The package ships with a 12,082-well subset of the U.S. Geological Survey CONUS groundwater nitrate release (Ransom et al. 2021), which is in the public domain. The bundled CSV keeps 29 features spanning nitrogen inputs, land use, soil, drainage, hydrology, climate, well construction and population, plus well coordinates and the target NO3 (mg/L).

from shap_compass import load_conus_nitrate, CONUS_FEATURE_NAMES

# Default: pandas DataFrame with lat, lon, NO3, and the 29 features.
df = load_conus_nitrate()

# Get X / y as NumPy arrays directly.
X, y = load_conus_nitrate(return_X_y=True)

# Quick demo: sub-sample for speed.
df_small = load_conus_nitrate(sample_size=2000, random_state=42)

The original data release is cited in shap_compass/data/conus.py and linked under References below.

Example output gallery

All figures below come from examples/02_conus_full_pipeline.py running on the bundled CONUS dataset (12,082 wells, 29 features in 8 functional dimensions, SOM 20×20, k = 7 regimes labelled UG1..UG7). Re-running the script reproduces them exactly with random_state=42.

Adapting to your own target. The "NO3 (mg/L)" labels below come from this specific example. When you call plot_som_grid or plot_spatial on your own data, pass target_label="..." (and any string you like — e.g. "Median income (USD)", "PM2.5 (μg/m³)") and the figure titles, colourbar, and axis labels update accordingly. Every plotting function is data-agnostic: nothing about NO3, groundwater, or mg/L is hard-coded in the package.

Spatial regime distribution

Spatial distribution

Left: recovered regimes (UG1..UG7) on the CONUS well map. Right: NO3 concentrations on the same coordinates. The clusters form spatially coherent zones even though SHAP-Compass uses no spatial coordinates at all — the geographic structure emerges purely from the directional attribution mechanisms encoded by $(Z^{F}, Z^{S})$.

Bilayer feature heatmap

Bilayer feature heatmap

Rows = regimes UG1..UG7 (descending mean NO3). Columns = the 29 features grouped by functional dimension with black separator lines. Each cell is split horizontally: upper half = $Z^{F}$ (standardised feature value), lower half = $Z^{S}$ (standardised SHAP attribution). Cells with $|Z^{F}| \geq 0.5$ are annotated. Mismatched colours between a cell's two halves flag sign-flip mechanisms — the same feature value pushes the model up in one regime and down in another.

Per-feature unit-circle plot

Per-feature unit circle

One panel per feature, sorted by descending DCI. Each spoke is one regime centroid on the $(Z^{F}, Z^{S})$ unit circle. Subplot border colour encodes the DCI band: green ≥ 0.75 (universal), yellow 0.50–0.75, orange 0.25–0.50, red < 0.25 (context-dependent).

DCI ranking

DCI ranking

DCI bar chart — features sorted by cross-regime direction consistency; bar colour encodes the DCI band (green high / yellow medium / orange low / red context-dependent).

SOM neuron grid

SOM grid

20 × 20 SOM: (left) regime label per neuron, (centre) hit map showing samples-per-neuron, (right) per-neuron mean NO3.

Examples

Script What it does
examples/01_quickstart.py ~2,000-sample demo end-to-end in under a minute.
examples/02_conus_full_pipeline.py Full 12,082-sample analysis with all gallery figures and CSV summaries.

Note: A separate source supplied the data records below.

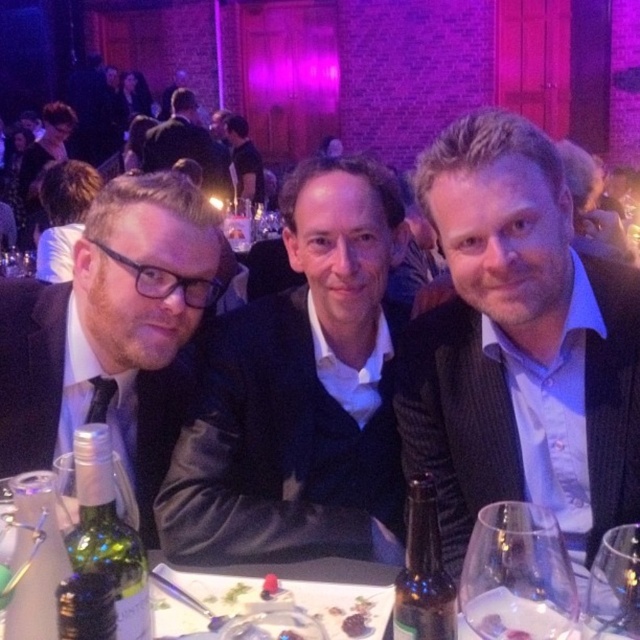 Question: Estimate the real-world distances between objects in this image. Which object is closer to the green glass bottle at lower left?

Choices:
 (A) green glass bottle at center
 (B) matte black shirt at center

Answer: (A)

Question: Considering the relative positions of matte black suit at left and transparent glass at center in the image provided, where is matte black suit at left located with respect to transparent glass at center?

Choices:
 (A) below
 (B) above

Answer: (B)

Question: Among these points, which one is nearest to the camera?

Choices:
 (A) (84, 433)
 (B) (627, 563)
 (C) (572, 486)
 (D) (163, 125)

Answer: (B)

Question: Among these objects, which one is farthest from the camera?

Choices:
 (A) matte black shirt at center
 (B) green glass bottle at center

Answer: (A)

Question: Is matte black suit at center above green glass bottle at lower left?

Choices:
 (A) yes
 (B) no

Answer: (A)

Question: Does green glass bottle at lower left appear on the left side of dark brown leather jacket at center?

Choices:
 (A) yes
 (B) no

Answer: (B) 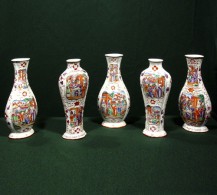 Identify the location of green tabletop. This screenshot has height=195, width=217. (120, 157). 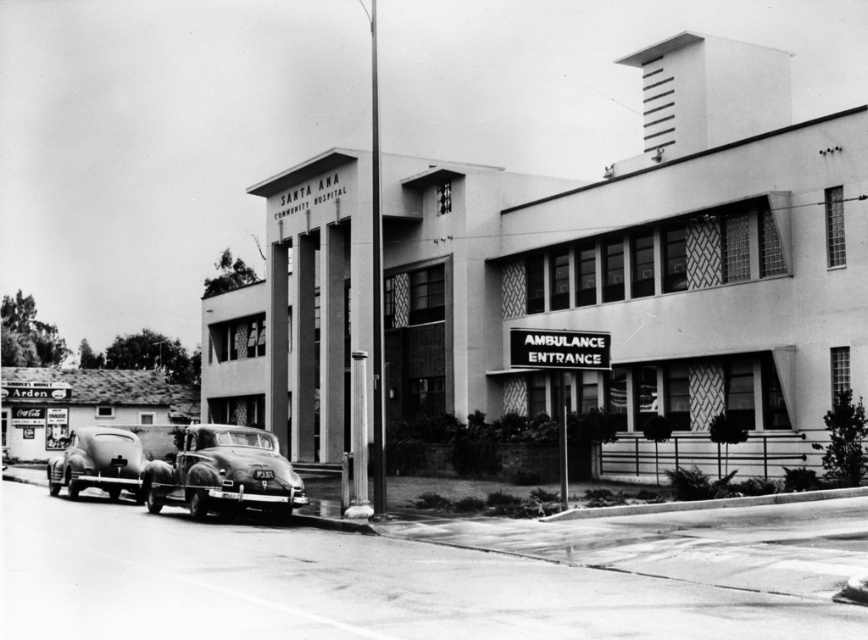 Is point (298, 477) positioned in front of point (76, 442)?

Yes, point (298, 477) is in front of point (76, 442).

Between point (195, 484) and point (116, 477), which one is positioned behind?

The point (116, 477) is behind.

Identify the location of shiny silver car at center. The height and width of the screenshot is (640, 868). (222, 472). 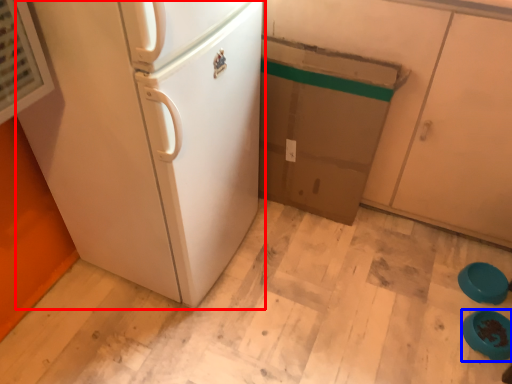 Question: Which object is further to the camera taking this photo, refrigerator (highlighted by a red box) or appliance (highlighted by a blue box)?

Choices:
 (A) refrigerator
 (B) appliance

Answer: (B) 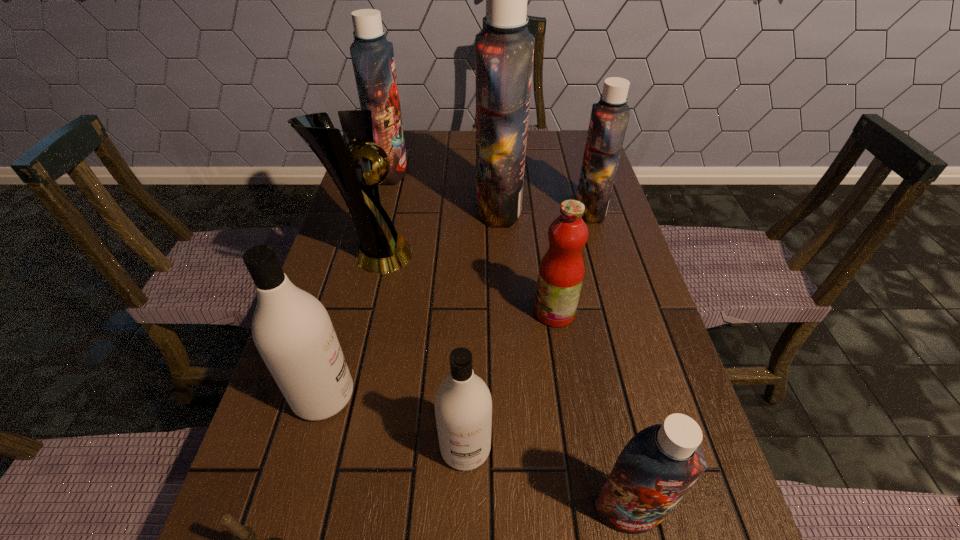 Find the location of a particular element. Image resolution: width=960 pixels, height=540 pixels. vacant space at the right edge is located at coordinates (566, 171).

This screenshot has width=960, height=540. What are the coordinates of `free space at the far right corner of the desktop` in the screenshot? It's located at (574, 152).

At what (x,y) coordinates should I click in order to perform the action: click on vacant area between the left white shampoo and the biggest blue shampoo. Please return your answer as a coordinate pair (x, y). Looking at the image, I should click on (411, 301).

This screenshot has width=960, height=540. I want to click on unoccupied area between the biggest blue shampoo and the third smallest blue shampoo, so click(x=444, y=189).

Where is `free space between the left white shampoo and the second blue shampoo from left to right`? Image resolution: width=960 pixels, height=540 pixels. free space between the left white shampoo and the second blue shampoo from left to right is located at coordinates (411, 301).

Find the location of a particular element. free space between the tallest object and the second biggest blue shampoo is located at coordinates (444, 189).

I want to click on free space between the black award and the bigger white shampoo, so click(348, 325).

Locate an element on the screen. Image resolution: width=960 pixels, height=540 pixels. free space between the second nearest object and the award is located at coordinates (501, 383).

Identify the location of object that is the closest to the pink fruit juice. (504, 50).

Image resolution: width=960 pixels, height=540 pixels. I want to click on the third closest object relative to the nearest object, so click(656, 468). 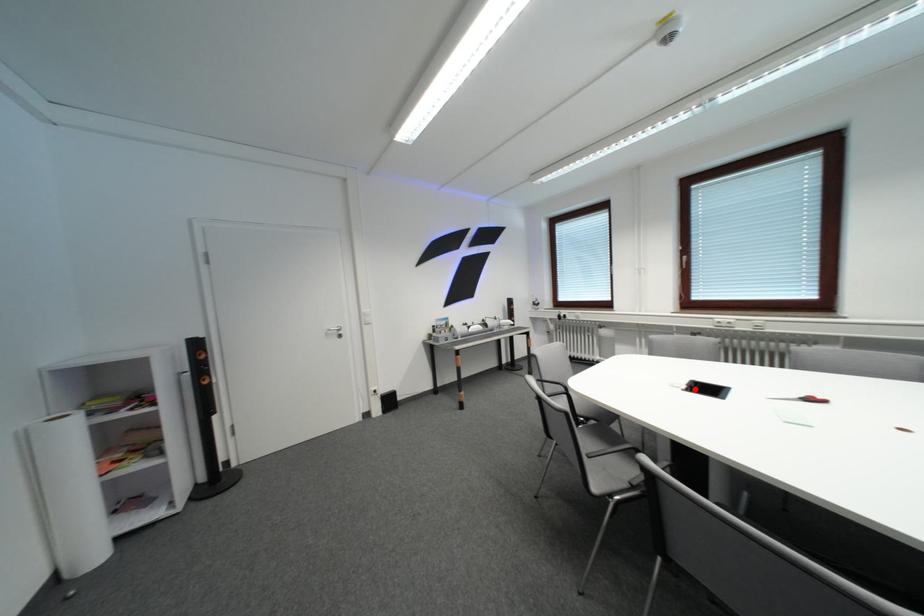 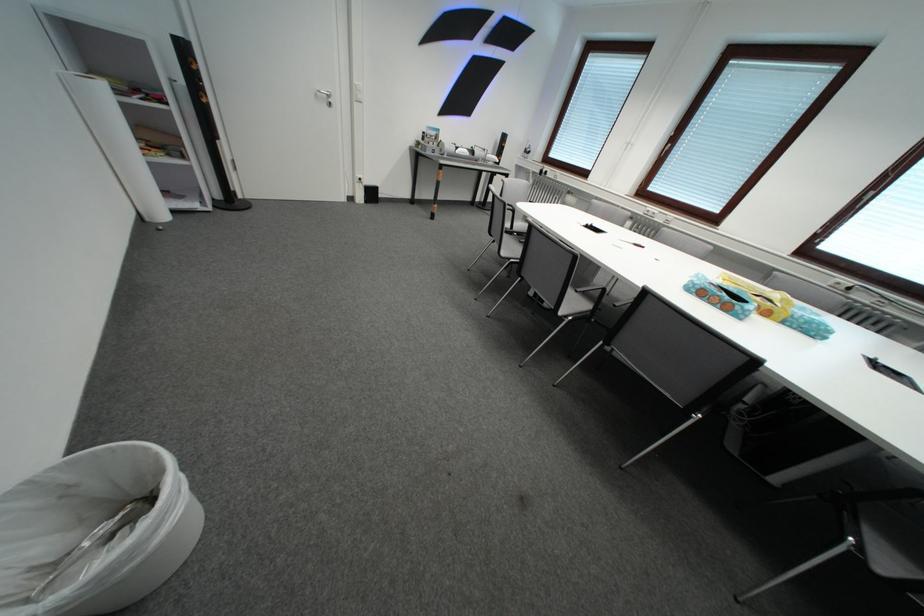 Question: I am providing you with two images of the same scene from different viewpoints. A red point is marked on the first image. At the location where the point appears in image 1, is it still visible in image 2?

Choices:
 (A) Yes
 (B) No

Answer: (B) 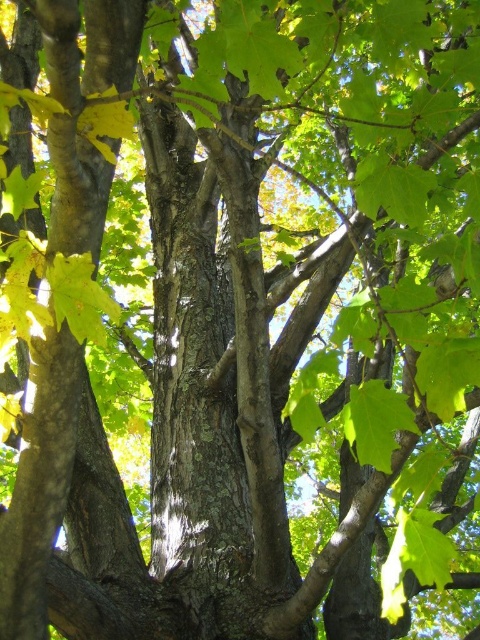 Which is behind, point (398, 516) or point (420, 218)?

The point (398, 516) is more distant.

What are the coordinates of `green matte leaf at lower right` in the screenshot? It's located at (414, 557).

Does green matte maple leaf at upper left have a lesser width compared to yellow matte leaf at upper left?

Incorrect, green matte maple leaf at upper left's width is not less than yellow matte leaf at upper left's.

Which is more to the right, green matte maple leaf at upper left or yellow matte leaf at upper left?

From the viewer's perspective, yellow matte leaf at upper left appears more on the right side.

I want to click on green matte maple leaf at upper left, so click(79, 298).

Can you confirm if green matte leaf at lower right is smaller than green matte maple leaf at upper left?

Actually, green matte leaf at lower right might be larger than green matte maple leaf at upper left.

Which is behind, point (398, 579) or point (104, 333)?

The point (398, 579) is more distant.

Identify the location of green matte leaf at lower right. This screenshot has height=640, width=480. (414, 557). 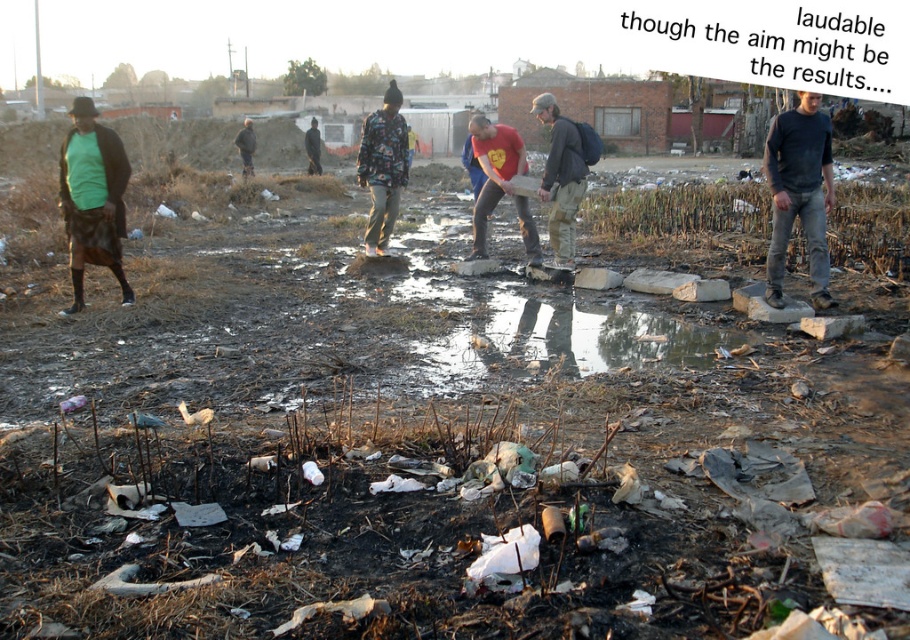 Looking at this image, can you confirm if green matte shirt at left is smaller than matte gray jacket at center?

Correct, green matte shirt at left occupies less space than matte gray jacket at center.

Is green matte shirt at left positioned in front of matte gray jacket at center?

Yes, it is.

Does point (119, 252) lie behind point (555, 264)?

No, it is not.

I want to click on green matte shirt at left, so click(x=92, y=196).

Is glossy concrete puddle at center further to the viewer compared to dark gray t-shirt at center?

No, it is not.

Between point (577, 323) and point (810, 170), which one is positioned behind?

The point (577, 323) is more distant.

Is point (457, 300) less distant than point (814, 266)?

No, it is not.

Find the location of a particular element. The height and width of the screenshot is (640, 910). glossy concrete puddle at center is located at coordinates (546, 333).

Looking at this image, is floral-patterned jacket at center wider than dark brown jacket at center?

Yes.

Does floral-patterned jacket at center have a larger size compared to dark brown jacket at center?

Correct, floral-patterned jacket at center is larger in size than dark brown jacket at center.

Identify the location of floral-patterned jacket at center. pos(382,168). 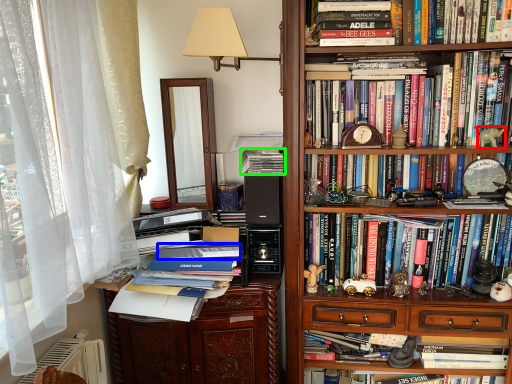 Question: Based on their relative distances, which object is farther from toy (highlighted by a red box)? Choose from paperback book (highlighted by a blue box) and book (highlighted by a green box).

Choices:
 (A) paperback book
 (B) book

Answer: (A) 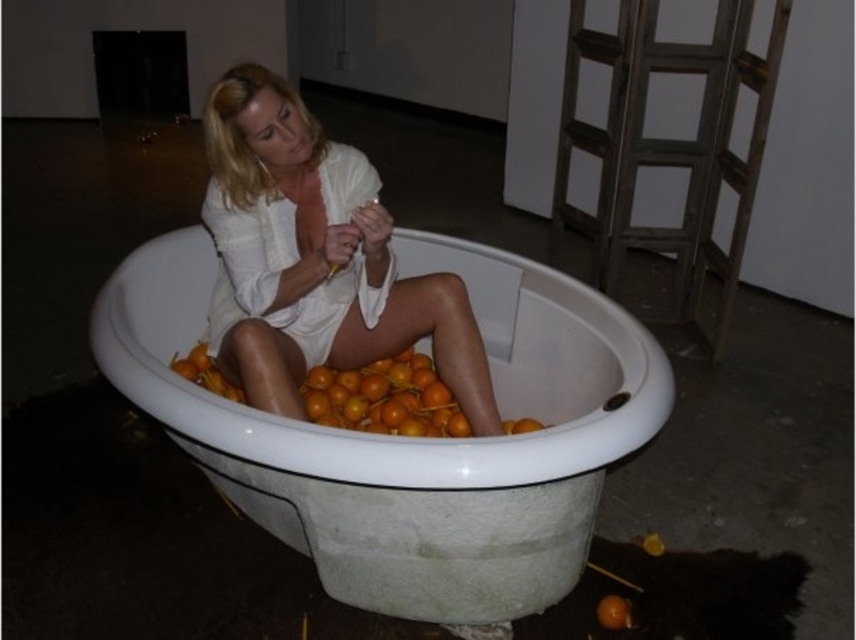 Who is higher up, white matte dress at center or wooden ladder at right?

Positioned higher is wooden ladder at right.

Between white matte dress at center and wooden ladder at right, which one appears on the left side from the viewer's perspective?

Positioned to the left is white matte dress at center.

What do you see at coordinates (314, 259) in the screenshot?
I see `white matte dress at center` at bounding box center [314, 259].

Where is `white matte dress at center`? white matte dress at center is located at coordinates (314, 259).

Based on the photo, does white glossy tub at center have a lesser height compared to white matte dress at center?

Incorrect, white glossy tub at center's height does not fall short of white matte dress at center's.

Is point (355, 477) positioned in front of point (345, 291)?

Yes.

Is point (396, 253) positioned in front of point (330, 278)?

That is False.

You are a GUI agent. You are given a task and a screenshot of the screen. Output one action in this format:
    pyautogui.click(x=<x>, y=<y>)
    Task: Click on the white glossy tub at center
    The image size is (856, 640).
    Given the screenshot: What is the action you would take?
    (x=411, y=438)

Does white matte dress at center appear on the left side of orange matte/orange at center?

Yes, white matte dress at center is to the left of orange matte/orange at center.

Is point (226, 312) positioned in front of point (397, 428)?

Yes, point (226, 312) is closer to viewer.

Image resolution: width=856 pixels, height=640 pixels. In order to click on white matte dress at center in this screenshot , I will do `click(314, 259)`. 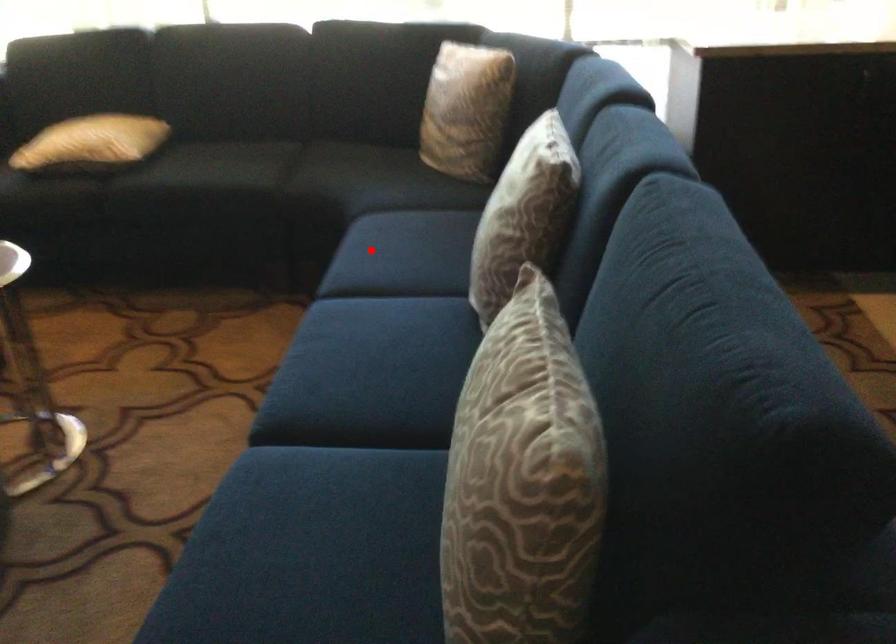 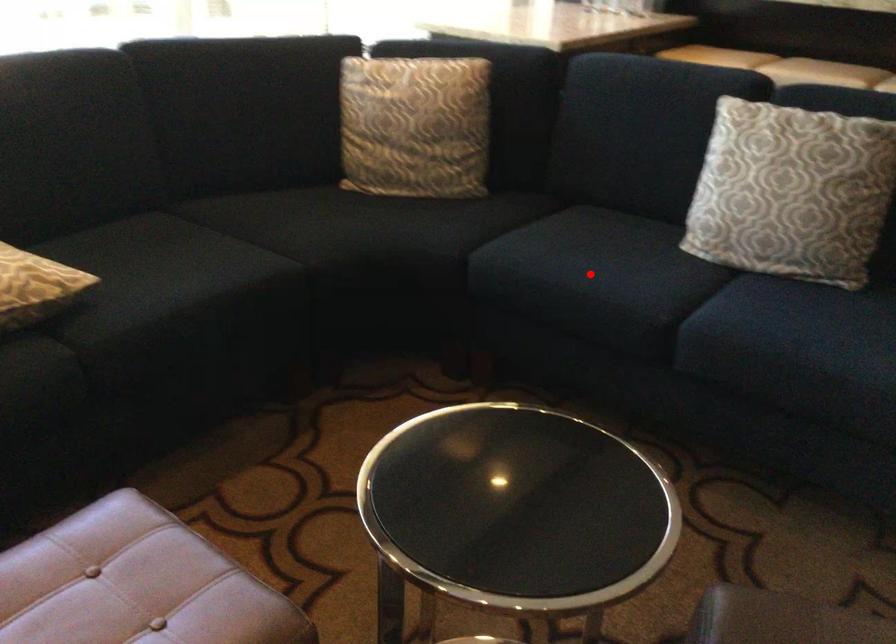 I am providing you with two images of the same scene from different viewpoints. A red point is marked on the first image and another point is marked on the second image. Are the points marked in image1 and image2 representing the same 3D position?

Yes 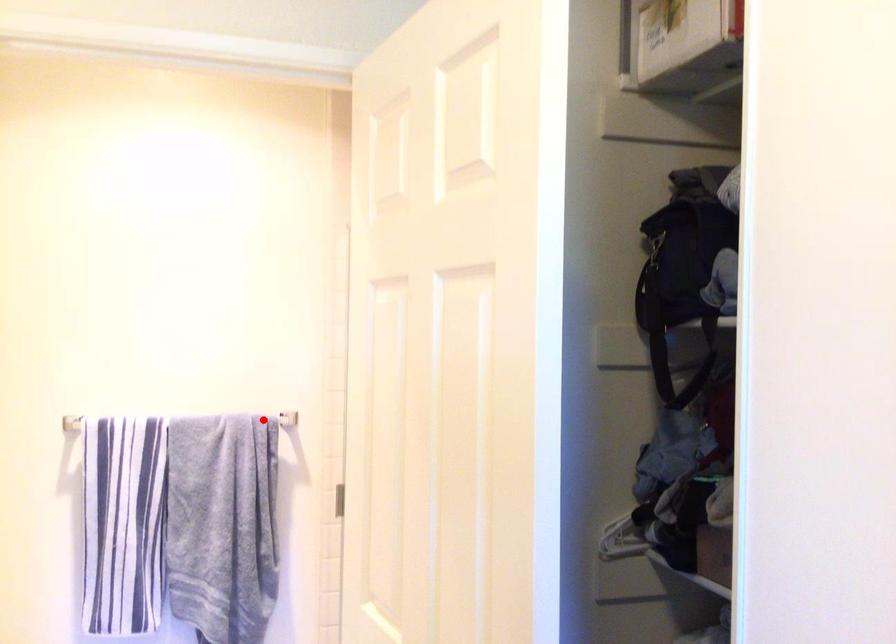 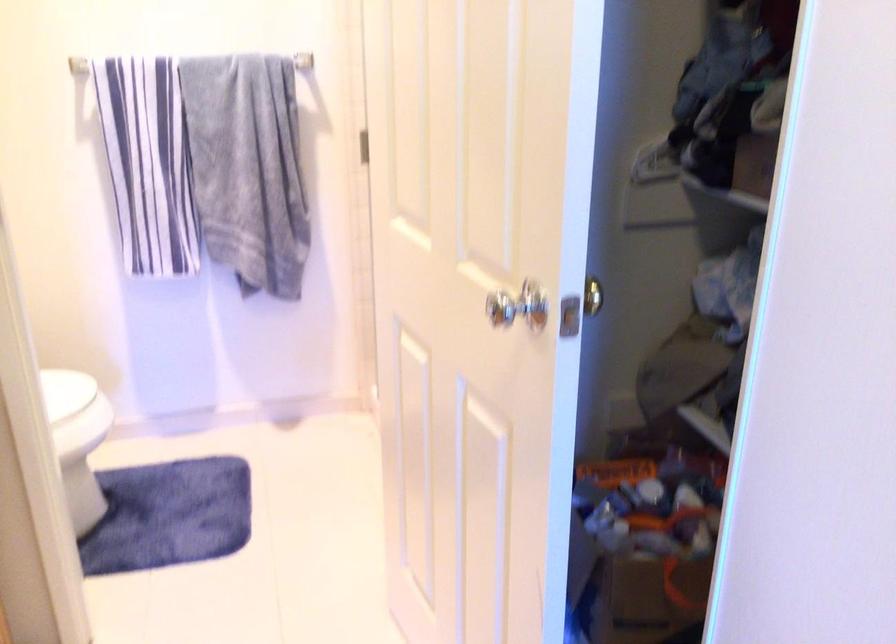 The point at the highlighted location is marked in the first image. Where is the corresponding point in the second image?

(281, 62)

Run them from the repository root:

pip install -e ".[shap]"
python examples/01_quickstart.py
python examples/02_conus_full_pipeline.py

The full pipeline writes its figures and CSVs under examples/conus_output/.

Output files

The full pipeline example produces:

File Contents
figures/som_grid.png SOM neuron map: regime labels, hit counts, per-neuron mean target.
figures/dci_ranking.png Per-feature DCI bar chart, coloured by DCI band.
figures/bilayer_feature_heatmap.png Regime × feature split-cell heatmap.
figures/per_feature_unit_circle.png One unit-circle panel per feature.
figures/spatial_distribution.png Recovered regimes alongside the target field.
dci_ranking.csv Per-feature DCI, rank, and band.
quality_metrics.csv One row per quality metric (M01–M21); no aggregate score.
regime_assignments.csv Per-sample lat, lon, target, and recovered regime label.

Output directories under examples/*/ are .gitignored; re-run the scripts to regenerate them.

Quality metrics (M01–M21)

Group Metrics
Signal chain M01 sum-SHAP~target R², M02 non-linearity richness
SOM diagnostics M03 topological preservation, M04 quantisation, M05 neuron utilisation
Direction-vs-magnitude M06 signal uniqueness, M07 SHAP-Compass richness
Internal validity M08 silhouette, M09 Calinski-Harabasz, M10 Davies-Bouldin, M11 cophenetic
External validation M12 eta², M13 bootstrap ARI, M14 OOS retention, M15 within-regime sign agreement
Mechanism / k M16 anti-cyclicity, M17 k-optimality,M18 low-target eta²
Interpretability M19 evenness (>=3% floor), M20 adjacent target gap / IQR, M21 inter-regime diversity

Hard pre-filters: M05 == 1.0 (no dead neurons) and M19 min fraction >= 0.03. Within the valid pool, M13 / M18 / M20 are the three core selectors.

import pandas as pd
from shap_compass import compute_all_metrics

metrics = compute_all_metrics(
    results, target=y,
    features_raw=X, attributions_raw=shap_values,
)

# Write each metric on its own row — no aggregation.
pd.DataFrame(
    [{"metric": k, "value": v} for k, v in sorted(metrics.items())]
).to_csv("quality_metrics.csv", index=False)

API reference

Core

Object Description
SHAPCompass(features, attributions, feature_names, target) Main entry point.
SHAPCompass.fit(som_grid, n_regimes, ...) Run the full pipeline.
SHAPCompassResults Result container (see below).
load_conus_nitrate(...) Load the bundled CONUS groundwater dataset.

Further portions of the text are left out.